About tablespoons Granulated Sugar (tablespoons)

Tablespoons of Granulated Sugar. Measured by US tablespoon (= 15 mL = 3 US teaspoons = 1/16 US cup per FDA 21 CFR 101.9; Australian tablespoon is larger at 20 mL — important when adapting Australian recipes). The tablespoon is the everyday US measure for small ingredient quantities — sauces, dressings, condiments, and recipe additions. 'Generously rounded' vs 'level' tablespoon measurements vary by ~30% by mass, which is why precise baking moves to gram measurement when scale matters. Granulated sugar (table sugar) is refined sucrose (C₁₂H₂₂O₁₁, 99.95%+ purity per USDA standards) crystallized from sugarcane or sugar beet juice. The standard 'medium-grain' US grocery sugar (Domino, C&H, Imperial, Florida Crystals) has crystal size 0.4-0.6 mm. Density ~0.845 g/mL packed (1 cup = 200 g per King Arthur standard, FDA RACC 4 g per teaspoon). Sucrose has 387 kcal/100g and dissolves readily in water (211 g/100 mL at 20°C). Different grain sizes serve different purposes: 'superfine' or 'caster sugar' (0.2-0.4 mm) for delicate batters and meringues; 'coarse' or 'sanding sugar' (0.8-1.2 mm) for topping cookies + pastries; 'demerara' (1.5-2 mm) for coffee + crusts. Sucrose plays multiple roles in baking: sweetening, browning via Maillard reactions, structure (with eggs in custards), moisture retention, and yeast nutrition. Crystalline form is shelf-stable indefinitely if kept dry. Density: 0.845 g/mL (used to convert volume measurements to mass).

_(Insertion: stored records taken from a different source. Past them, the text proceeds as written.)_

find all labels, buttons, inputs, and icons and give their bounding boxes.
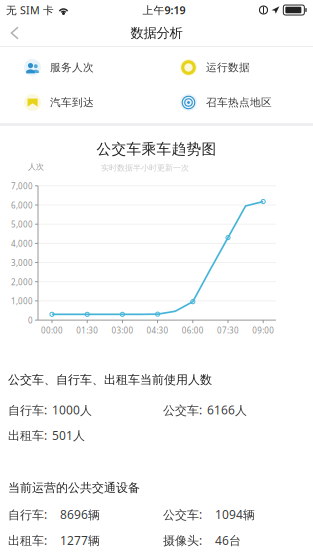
button[interactable]: 服务人次 <box>0 50 156 85</box>
staticText: 04:30 <box>147 325 169 336</box>
staticText: 03:00 <box>111 325 133 336</box>
staticText: 4,000 <box>11 238 33 249</box>
staticText: 自行车: <box>8 506 47 522</box>
staticText: 人次 <box>28 162 44 172</box>
staticText: 07:30 <box>217 325 239 336</box>
staticText: 06:00 <box>182 325 204 336</box>
staticText: 上午9:19 <box>142 3 186 17</box>
staticText: 公交车: <box>163 402 202 418</box>
staticText: 46台 <box>215 532 241 548</box>
button[interactable]: 召车热点地区 <box>156 85 313 120</box>
staticText: 公交车乘车趋势图 <box>96 140 216 158</box>
staticText: 出租车: <box>8 532 47 548</box>
staticText: 1000人 <box>52 402 92 418</box>
staticText: 运行数据 <box>206 61 250 74</box>
staticText: 召车热点地区 <box>206 96 272 109</box>
button[interactable]: 返回 <box>0 20 29 46</box>
staticText: 00:00 <box>41 325 63 336</box>
staticText: 摄像头: <box>163 532 202 548</box>
staticText: 当前运营的公共交通设备 <box>8 480 140 495</box>
staticText: 6166人 <box>207 402 247 418</box>
staticText: 服务人次 <box>50 61 94 74</box>
staticText: 公交车: <box>163 506 202 522</box>
staticText: 5,000 <box>11 219 33 230</box>
staticText: 1277辆 <box>60 532 100 548</box>
staticText: 数据分析 <box>130 25 182 41</box>
button[interactable]: 汽车到达 <box>0 85 156 120</box>
staticText: 2,000 <box>11 277 33 287</box>
staticText: 6,000 <box>11 200 33 211</box>
staticText: 无 SIM 卡 <box>6 3 54 17</box>
staticText: 01:30 <box>76 325 98 336</box>
staticText: 09:00 <box>252 325 274 336</box>
staticText: 501人 <box>52 427 85 443</box>
staticText: 1094辆 <box>215 506 255 522</box>
staticText: 3,000 <box>11 258 33 268</box>
staticText: 0 <box>28 315 33 326</box>
staticText: 汽车到达 <box>50 96 94 109</box>
staticText: 出租车: <box>8 427 47 443</box>
staticText: 实时数据半小时更新一次 <box>101 163 189 173</box>
button[interactable]: 运行数据 <box>156 50 313 85</box>
staticText: 自行车: <box>8 402 47 418</box>
staticText: 8696辆 <box>60 506 100 522</box>
staticText: 7,000 <box>11 181 33 191</box>
staticText: 1,000 <box>11 296 33 306</box>
staticText: 公交车、自行车、出租车当前使用人数 <box>8 372 212 387</box>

About grams Granulated Sugar (grams)

Grams of Granulated Sugar. Measured by mass in grams (g) — the metric base mass unit used in scientific + international + professional baking contexts. Mass measurement is more accurate than volume measurement because it eliminates packing-density variation (1 cup of flour can vary 10-20% by mass depending on aerated-vs-packed scoop technique). Most modern baking + pastry recipes from professional pastry chefs (Sébastien Bruno, Pierre Hermé, Stella Parks 'BraveTart', Cook's Illustrated) specify gram measurements. A small digital kitchen scale (~$15-30) provides 1-g resolution. Granulated sugar (table sugar) is refined sucrose (C₁₂H₂₂O₁₁, 99.95%+ purity per USDA standards) crystallized from sugarcane or sugar beet juice. The standard 'medium-grain' US grocery sugar (Domino, C&H, Imperial, Florida Crystals) has crystal size 0.4-0.6 mm. Density ~0.845 g/mL packed (1 cup = 200 g per King Arthur standard, FDA RACC 4 g per teaspoon). Sucrose has 387 kcal/100g and dissolves readily in water (211 g/100 mL at 20°C). Different grain sizes serve different purposes: 'superfine' or 'caster sugar' (0.2-0.4 mm) for delicate batters and meringues; 'coarse' or 'sanding sugar' (0.8-1.2 mm) for topping cookies + pastries; 'demerara' (1.5-2 mm) for coffee + crusts. Sucrose plays multiple roles in baking: sweetening, browning via Maillard reactions, structure (with eggs in custards), moisture retention, and yeast nutrition. Crystalline form is shelf-stable indefinitely if kept dry. Density: 0.845 g/mL (used to convert volume measurements to mass).